Eating whole-grain foods such as fiber-rich breakfast cereals, brown rice, barley and oatmeal may cut a person's risk of type 2 diabetes new study findings from Finland suggest.
The study of more than 4,300 adults found that those reporting the highest intake of whole grains were 35% less likely to develop type 2 diabetes than those with the lowest intake. Much of this reduced risk seemed to stem from the whole-grain eaters' intake of fiber-rich cereals.
Participants with the highest cereal-fiber intake were 61% less likely to develop type 2 diabetes during the 10-year study than were those with the lowest intake. The findings are based on an analysis of dietary and lifestyle habits of men and women ages 40 to 69.
Type 2 diabetes, the most common form of diabetes, is often linked to obesity. Once seen almost exclusively in older adults, type 2 is on the rise among US adults and children, as is obesity. Cutting overall calories, exercising and maintaining a healthy weight can prevent type 2 diabetes, but the effects of specific dietary components has been unclear.

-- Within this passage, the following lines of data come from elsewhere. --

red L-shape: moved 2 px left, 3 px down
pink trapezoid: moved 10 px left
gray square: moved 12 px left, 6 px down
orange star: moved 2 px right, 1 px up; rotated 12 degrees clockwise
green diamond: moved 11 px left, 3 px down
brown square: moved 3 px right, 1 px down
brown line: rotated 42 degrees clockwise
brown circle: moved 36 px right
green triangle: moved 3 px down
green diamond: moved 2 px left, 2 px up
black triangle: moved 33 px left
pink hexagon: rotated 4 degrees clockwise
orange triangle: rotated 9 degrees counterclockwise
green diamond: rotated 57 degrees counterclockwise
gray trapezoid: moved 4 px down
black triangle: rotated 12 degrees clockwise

Type 2 diabetes arises when the body loses its sensitivity to insulin, a hormone that shuttles sugar from the blood and into cells to be used for energy. People with the disorder see their blood sugar levels soar, which over time can lead to complications such as heart and kidney disease and nerve damage.

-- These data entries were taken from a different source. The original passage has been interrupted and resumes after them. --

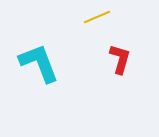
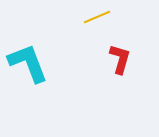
cyan L-shape: moved 11 px left
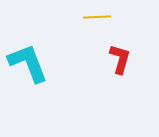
yellow line: rotated 20 degrees clockwise
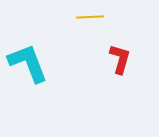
yellow line: moved 7 px left
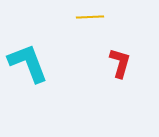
red L-shape: moved 4 px down
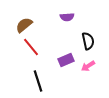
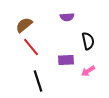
purple rectangle: rotated 21 degrees clockwise
pink arrow: moved 5 px down
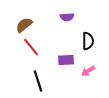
black semicircle: rotated 12 degrees clockwise
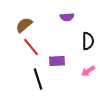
purple rectangle: moved 9 px left, 1 px down
black line: moved 2 px up
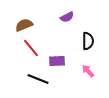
purple semicircle: rotated 24 degrees counterclockwise
brown semicircle: rotated 18 degrees clockwise
red line: moved 1 px down
pink arrow: rotated 80 degrees clockwise
black line: rotated 50 degrees counterclockwise
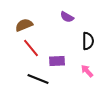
purple semicircle: rotated 56 degrees clockwise
pink arrow: moved 1 px left
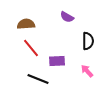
brown semicircle: moved 2 px right, 1 px up; rotated 18 degrees clockwise
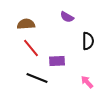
pink arrow: moved 11 px down
black line: moved 1 px left, 1 px up
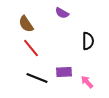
purple semicircle: moved 5 px left, 4 px up
brown semicircle: rotated 120 degrees counterclockwise
purple rectangle: moved 7 px right, 11 px down
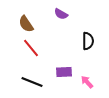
purple semicircle: moved 1 px left, 1 px down
black line: moved 5 px left, 4 px down
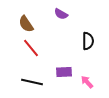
black line: rotated 10 degrees counterclockwise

It's thought that fiber might help combat type 2 diabetes in a couple of ways. Compared with simple carbohydrates like white bread, fiber-rich carbs are slowly digested and absorbed, leading to less insulin demand. And insoluble fiber speeds through the intestines, leaving less time for carbohydrates to be absorbed.
However, whole-grain foods contain a host of components other than fiber that might contribute to the lower diabetes risk they found.